Once you’re inside you can go anywhere, it’s like a house where only the entrance door has a lock and the room doors don’t have locks, once you enter through the entrance door you’re in and can go to any room now. But if you want to go to the garden or a neighbour you have now left the house and cannot go to any of the rooms until you re-enter the house again through the main door.
Even though you say that you just wanted to go from Spain to Greece, you didn’t just go from room Spain to room Greece within the house, instead you rather left the house to go to your neighbour (Turkey) on your way there and because of that now to actually get to room Greece you have to re-enter the house (Schengen) and you don’t have permission to enter the house more than one time. But if you wouldn’t have left the house (Schengen) you would have been able to go to as many rooms (Schengen countries) as you liked.

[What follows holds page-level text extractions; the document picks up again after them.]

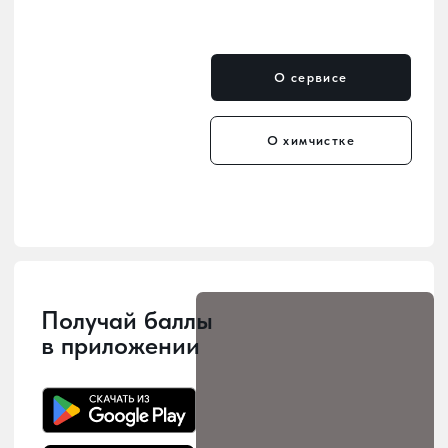
Мы уже в каждом районе
— удобные пункты приёма
и выдачи по всему городу.
Мы заботимся о том, чтобы наши
услуги были рядом с вами! У нас 10
точек приема и выдачи заказов,
расположенных по всему городу, -
можно выбрать наиболее удобное
место для сдачи в химчистку.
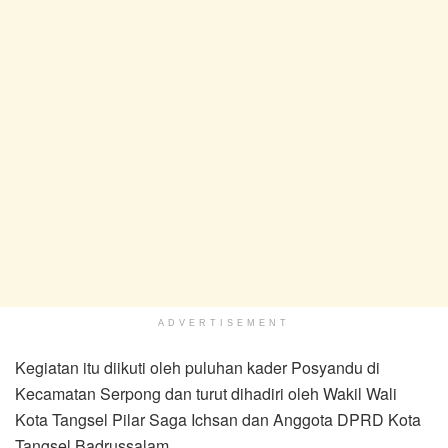
ADVERTISEMENT
Kegiatan itu diikuti oleh puluhan kader Posyandu di
Kecamatan Serpong dan turut dihadiri oleh Wakil Wali
Kota Tangsel Pilar Saga Ichsan dan Anggota DPRD Kota
Tangsel Badrussalam.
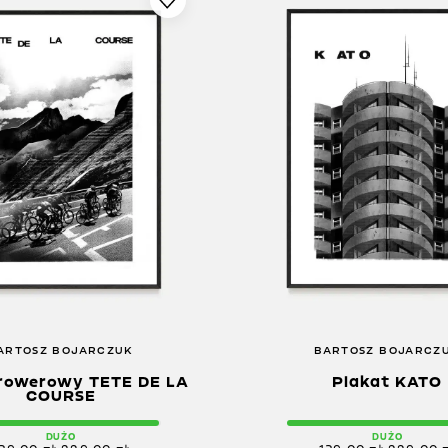
ARTOSZ BOJARCZUK
BARTOSZ BOJARCZ
 rowerowy TETE DE LA
Plakat KATO
COURSE
DUŻO
DUŻO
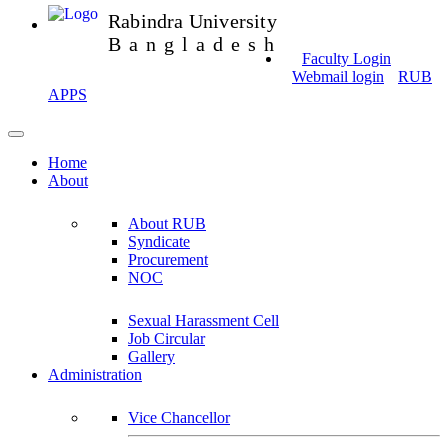
Rabindra University
Bangladesh
Faculty Login
Webmail login
RUB
APPS
Home
About
About RUB
Syndicate
Procurement
NOC
Sexual Harassment Cell
Job Circular
Gallery
Administration
Vice Chancellor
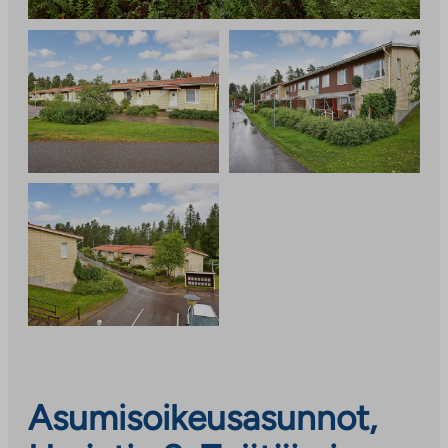
Asumisoikeusasunnot,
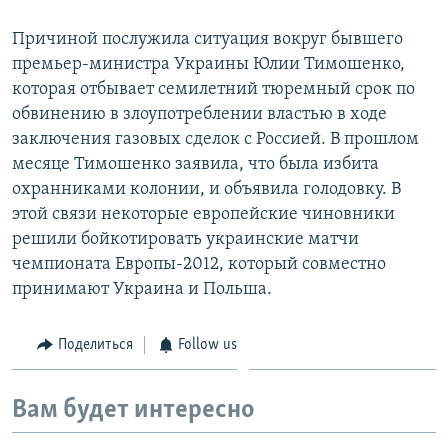
Причиной послужила ситуация вокруг бывшего
премьер-министра Украины Юлии Тимошенко,
которая отбывает семилетний тюремный срок по
обвинению в злоупотреблении властью в ходе
заключения газовых сделок с Россией. В прошлом
месяце Тимошенко заявила, что была избита
охранниками колонии, и объявила голодовку. В
этой связи некоторые европейские чиновники
решили бойкотировать украинские матчи
чемпионата Европы-2012, который совместно
принимают Украина и Польша.
Поделиться
Follow us
Вам будет интересно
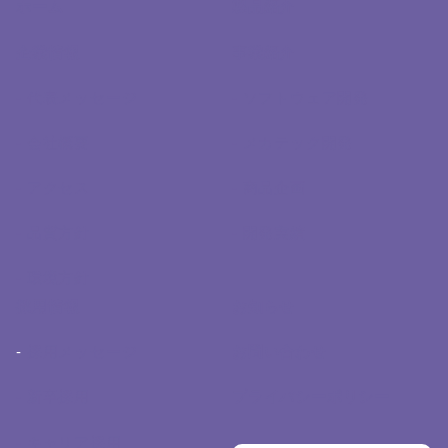
ホーム
製品紹介
企業情報
事業紹介
- 代表メッセージ
- ソフトウェア開発
- 会社概要
- メカテック開発
- アクセス
- 商品企画
- 品質方針
- 開発実績
- 環境方針
採用情報
お知らせ
-
採用メッセージ
お問い合わせ
- 新卒採用
プライバシーポリシー
- キャリア採用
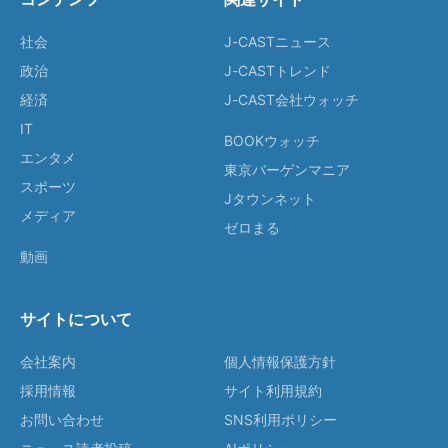
社会
J-CASTニュース
政治
J-CASTトレンド
経済
J-CAST会社ウォッチ
IT
BOOKウォッチ
エンタメ
東京バーゲンマニア
スポーツ
Jタウンネット
メディア
ゼロまる
動画
サイトについて
会社案内
個人情報保護方針
採用情報
サイト利用規約
お問い合わせ
SNS利用ポリシー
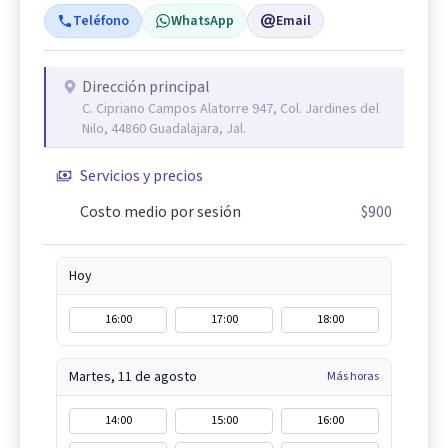
Teléfono
WhatsApp
Email
Dirección principal
C. Cipriano Campos Alatorre 947, Col. Jardines del
Nilo, 44860 Guadalajara, Jal.
Servicios y precios
Costo medio por sesión
$900
Hoy
16:00
17:00
18:00
Martes, 11 de agosto
Más horas
14:00
15:00
16:00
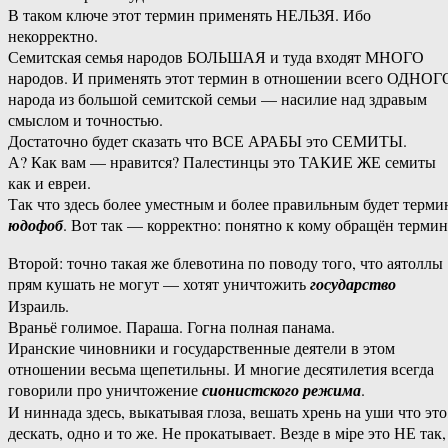
В таком ключе этот термин применять НЕЛЬЗЯ. Ибо
некорректно.
Семитская семья народов БОЛЬШАЯ и туда входят МНОГО
народов. И применять этот термин в отношении всего ОДНОГ
народа из большой семитской семьи — насилие над здравым
смыслом и точностью.
Достаточно будет сказать что ВСЕ АРАБЫ это СЕМИТЫ.
А? Как вам — нравится? Палестинцы это ТАКИЕ ЖЕ семиты
как и евреи.
Так что здесь более уместным и более правильным будет терми
юдофоб
. Вот так — корректно: понятно к кому обращён термин
Второй: точно такая же блевотина по поводу того, что аятоллы
прям кушать не могут — хотят уничтожить
государство
Израиль.
Враньё голимое. Параша. Гогна полная панама.
Иранские чиновники и государственные деятели в этом
отношении весьма щепетильны. И многие десятилетия всегда
говорили про уничтожение
сионистского режима
.
И ниннада здесь, выкатывая глоза, вешать хрень на уши что это
дескать, одно и то же. Не прокатывает. Везде в мiре это НЕ так,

Your thinking seems to be that because you were flying from one country in the Schengen Area to another country in the Schengen area, then you were not really “exiting” Schengen, so should not have been given an exit stamp.
This would be absolutely correct – IF you were catching a flight that went directly from Spain to Greece, or went via another country in the Schengen region (eg, Spain -> Germany -> Greece).
However Turkey is NOT in the Schengen area. Thus your flight actually had you departing the Schengen area as you flew to Turkey, and then re-entering it when you arrived in Greece. This is true even if you were only in transit in Turkey and didn’t actually enter the country – once you walk through immigration in Spain you are deemed to have left the Schengen area.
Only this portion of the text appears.